The headline contest was the men's team final, where the United States edged Turkey by the narrowest of margins. Mete Gazoz, the Olympic gold medallist, needed a perfect 10 with his decisive arrow and instead landed a 9 - a single ring's worth of millimetres that handed the U.S. team of Brady Ellison, Christian Stoddard and Jack Williams the gold via a closer-arrow tiebreak. The U.S. side posted 29 in their final end and survived. The contest was decided, in the end, by physics rather than form.

Ellison built on the team result by adding individual gold the next day, beating Chih-Chun Tang 6-4 in the men's recurve final and qualifying for his 15th World Cup Final.
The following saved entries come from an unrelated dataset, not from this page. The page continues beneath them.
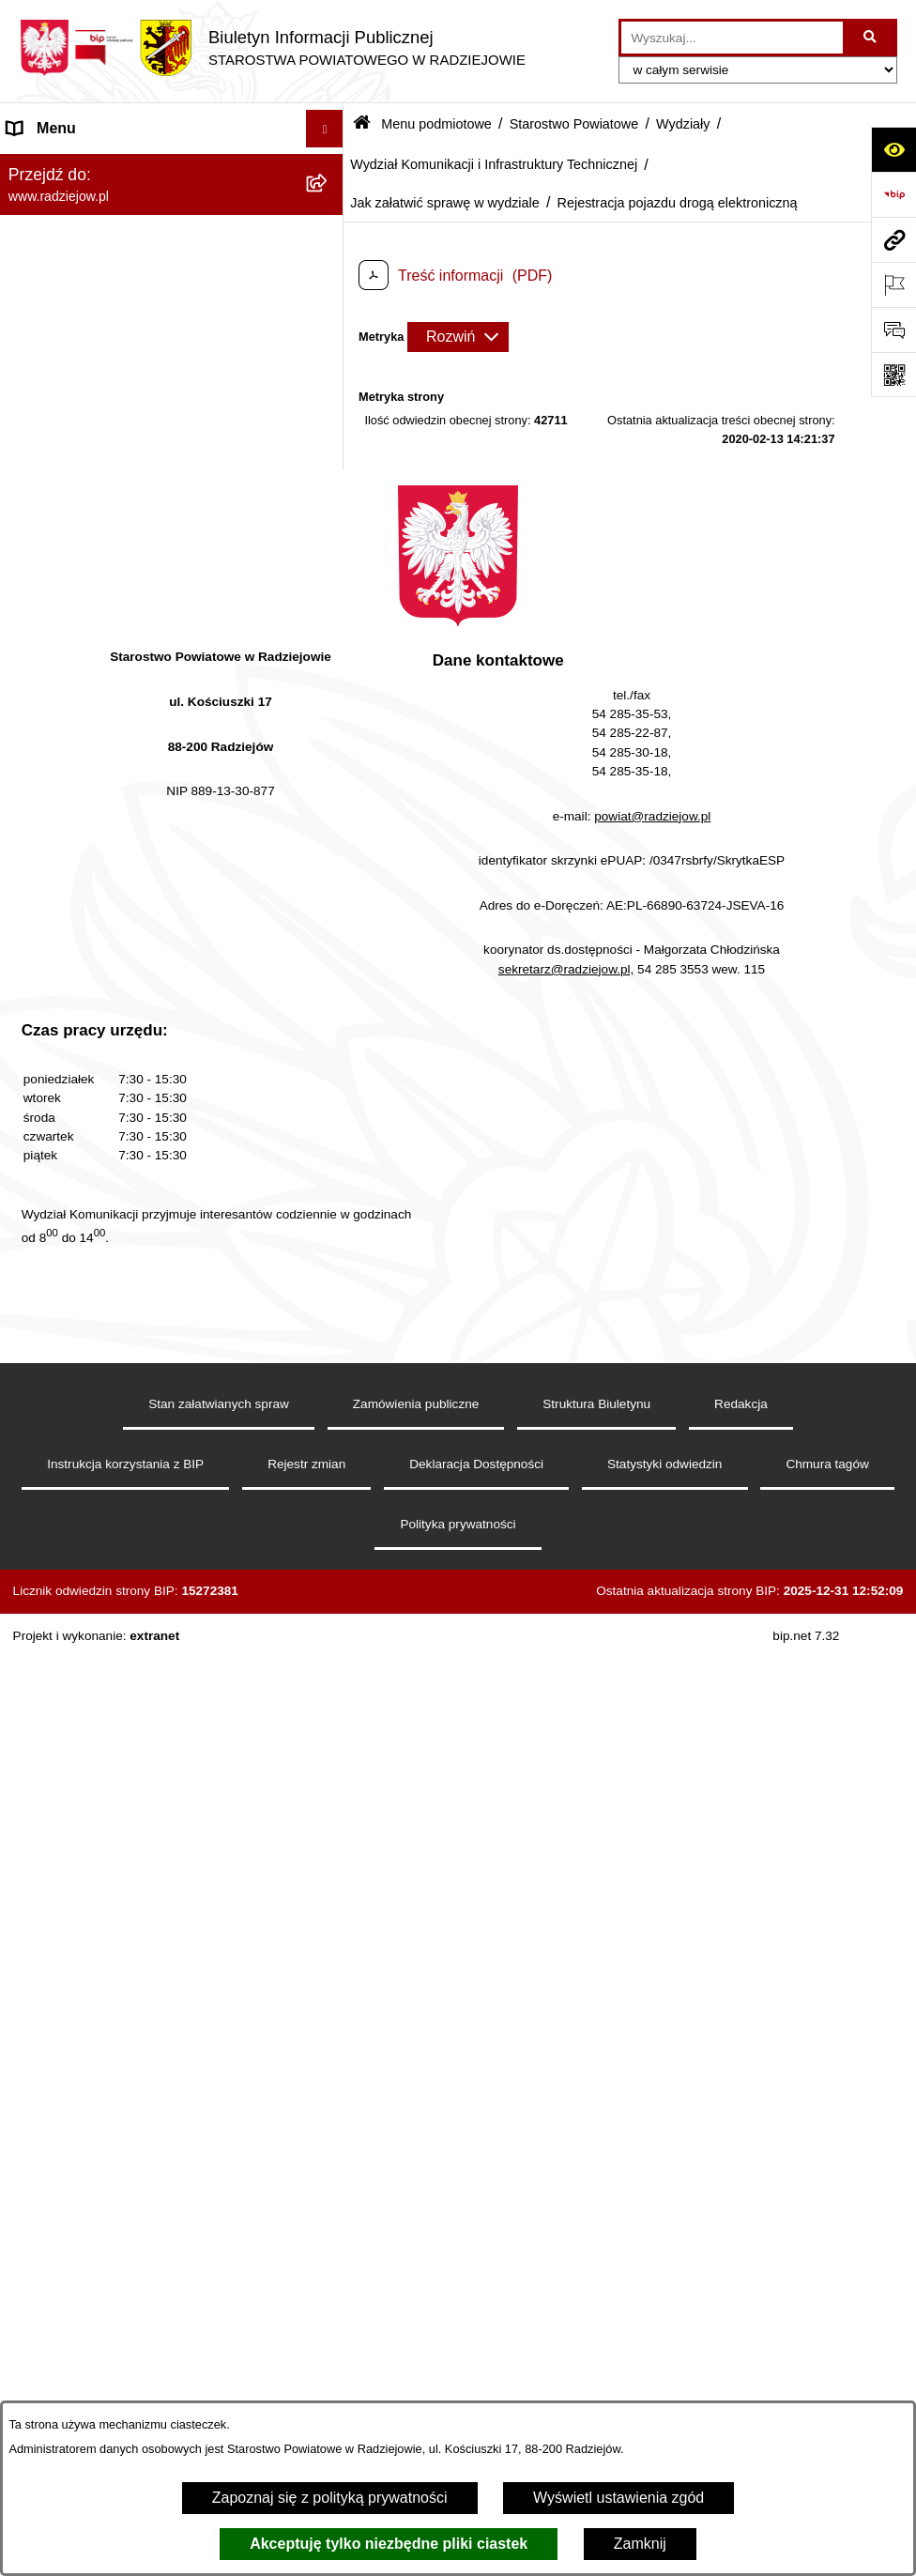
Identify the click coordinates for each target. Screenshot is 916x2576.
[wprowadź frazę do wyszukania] (732, 37)
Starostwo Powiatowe (574, 123)
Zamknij (640, 2544)
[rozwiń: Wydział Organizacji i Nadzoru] (329, 1684)
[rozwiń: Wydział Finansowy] (329, 1901)
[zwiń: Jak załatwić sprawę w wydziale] (329, 857)
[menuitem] (172, 215)
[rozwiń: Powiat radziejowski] (329, 215)
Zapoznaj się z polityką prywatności (330, 2498)
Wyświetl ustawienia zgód (618, 2498)
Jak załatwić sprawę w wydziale (445, 202)
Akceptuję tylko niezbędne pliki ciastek (388, 2544)
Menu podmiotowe (436, 123)
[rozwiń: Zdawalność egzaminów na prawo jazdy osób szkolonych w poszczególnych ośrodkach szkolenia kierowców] (329, 1146)
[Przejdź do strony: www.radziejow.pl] (893, 239)
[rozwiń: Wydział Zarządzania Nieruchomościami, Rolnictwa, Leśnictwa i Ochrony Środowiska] (329, 1806)
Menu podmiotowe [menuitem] (69, 166)
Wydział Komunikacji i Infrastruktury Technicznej (493, 164)
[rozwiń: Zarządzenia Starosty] (329, 2267)
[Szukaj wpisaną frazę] (871, 37)
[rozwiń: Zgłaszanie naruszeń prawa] (329, 2317)
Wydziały (683, 123)
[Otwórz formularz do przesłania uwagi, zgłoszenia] (893, 329)
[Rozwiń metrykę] (458, 337)
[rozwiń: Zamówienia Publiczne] (329, 2145)
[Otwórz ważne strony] (893, 284)
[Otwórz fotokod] (893, 374)
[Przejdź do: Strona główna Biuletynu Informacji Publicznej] (362, 124)
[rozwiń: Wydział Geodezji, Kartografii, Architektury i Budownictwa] (329, 663)
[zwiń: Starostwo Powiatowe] (329, 315)
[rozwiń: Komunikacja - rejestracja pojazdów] (329, 1635)
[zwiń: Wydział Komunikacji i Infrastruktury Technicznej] (329, 735)
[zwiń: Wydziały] (329, 613)
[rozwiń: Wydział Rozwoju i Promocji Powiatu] (329, 1734)
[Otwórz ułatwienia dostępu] (893, 149)
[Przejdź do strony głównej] (272, 48)
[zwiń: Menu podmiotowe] (329, 166)
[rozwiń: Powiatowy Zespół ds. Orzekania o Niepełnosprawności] (329, 1951)
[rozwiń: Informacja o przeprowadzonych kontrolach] (329, 2195)
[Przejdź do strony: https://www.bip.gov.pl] (893, 194)
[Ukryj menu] (325, 128)
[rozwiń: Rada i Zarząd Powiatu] (329, 265)
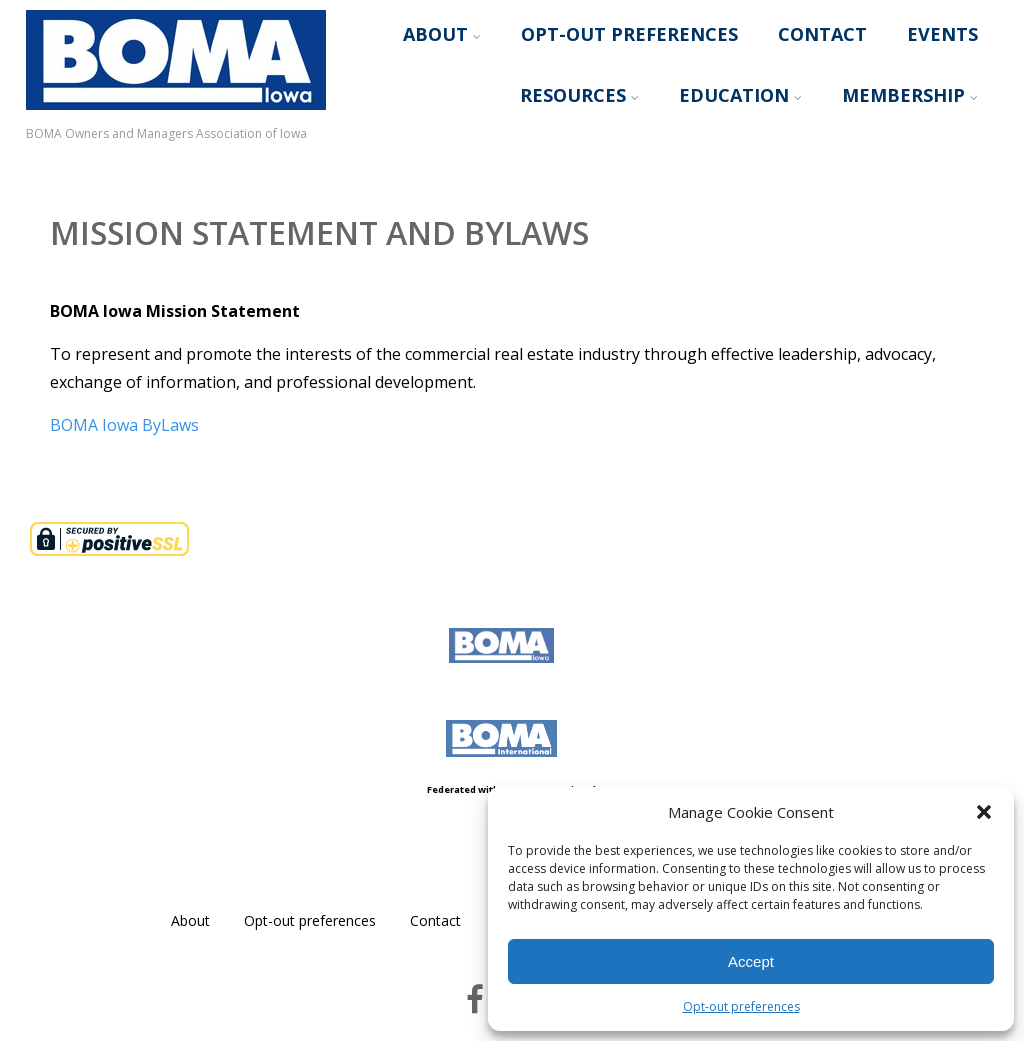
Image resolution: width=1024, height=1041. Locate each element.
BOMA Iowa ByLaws (124, 425)
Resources (579, 95)
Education (740, 95)
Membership (910, 95)
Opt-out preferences (741, 1006)
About (442, 34)
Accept (751, 961)
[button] (984, 812)
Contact (822, 34)
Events (942, 34)
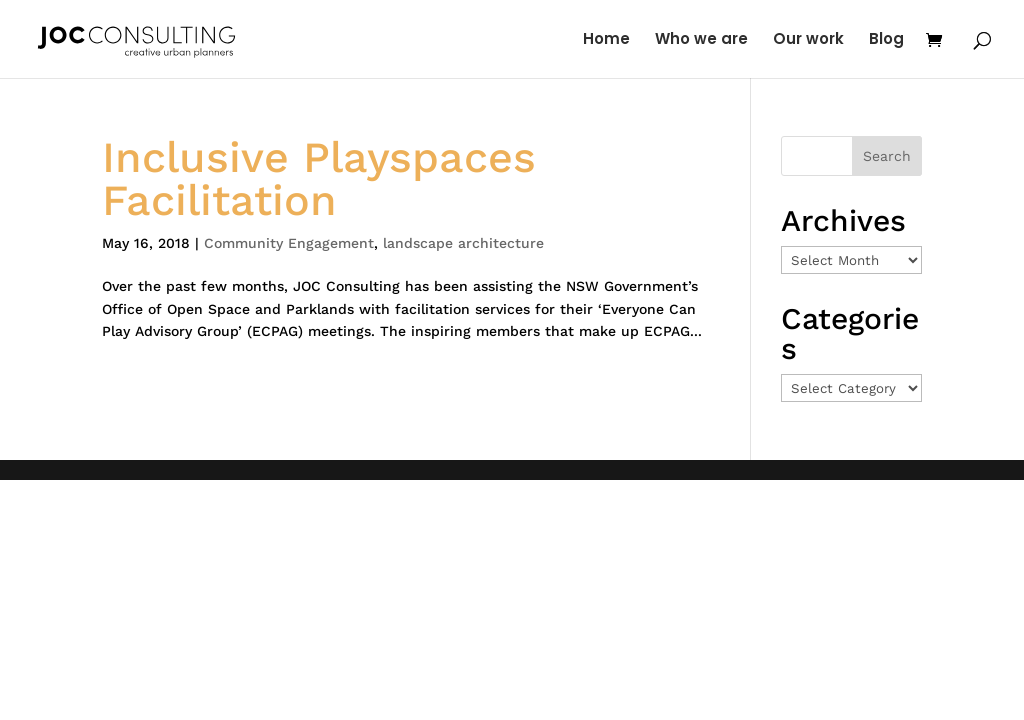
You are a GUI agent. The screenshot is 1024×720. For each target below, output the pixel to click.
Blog (886, 40)
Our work (808, 40)
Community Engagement (289, 243)
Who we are (701, 40)
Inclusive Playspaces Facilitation (319, 178)
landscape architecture (463, 243)
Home (606, 40)
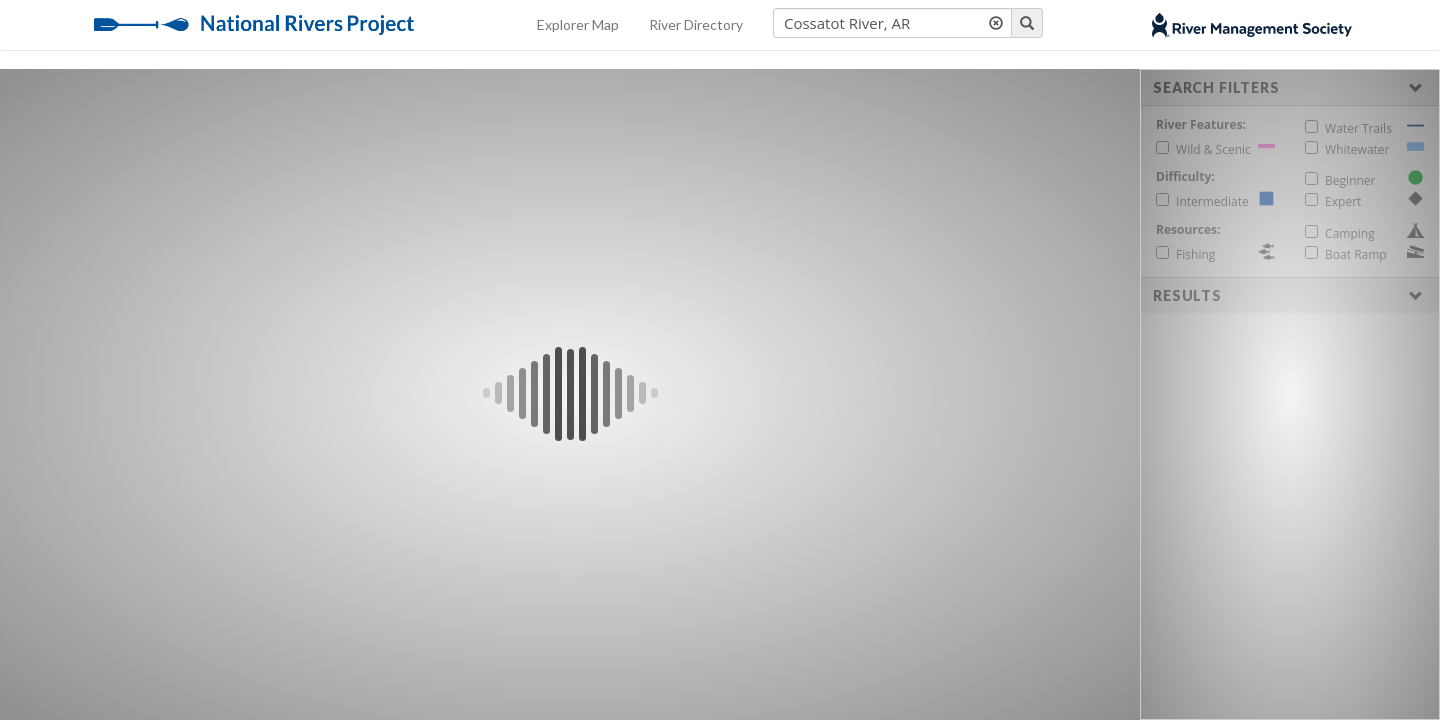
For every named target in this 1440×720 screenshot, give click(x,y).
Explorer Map (578, 24)
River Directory (696, 24)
He was, in World Archery's framing, "composed and in control" - even if not quite as commandingly dominant as in his peak seasons.

The Chinese delegation produced the cleanest sweep of the meet. Zhu Jingyi won three gold medals across her events, taking individual, team and mixed team honours and leaving Puebla as the athlete to beat heading into the Shanghai stage. The Chinese women's recurve team posted a clean podium sweep in the recurve finals - a level of national depth that has been comparable in recent seasons only to Korea.

The second stage moves to Shanghai in May. For Zhu, that puts the next contest in front of a home crowd. For the rest of the field, the question is who can muster the form to interrupt a Chinese run that, on the Mexico evidence, will only get more difficult to break as the season builds.

The weather complicated more than a few rounds. Wind across the qualifying day forced sighting adjustments that lasted into elimination rounds, and a mid-week storm pushed the schedule on one afternoon block. World Archery officials credited the local organising committee for keeping the brackets on time across all of it.

There were also smaller stories worth flagging. Hansen's USA debut produced a compound mixed team bronze for the United States in his first appearance under his new flag. India's compound women secured a 233-232 win over the U.S. in the team gold-medal match, a result Indian archery watchers have flagged as a sign of how deep the country's compound bench has become. The Mexican team produced a strong home result that the host federation will use as a talking point heading into LA 2028.

Puebla, in the end, did what an opener is meant to do - it set the season's tone. China's compound and recurve programs look heavy. The U.S. recurve team is back in the mix. Mete Gazoz is hunting his form. Brady Ellison is in early. And the World Cup Final spots are starting to fill with names that the rest of the field will spend the summer trying to displace.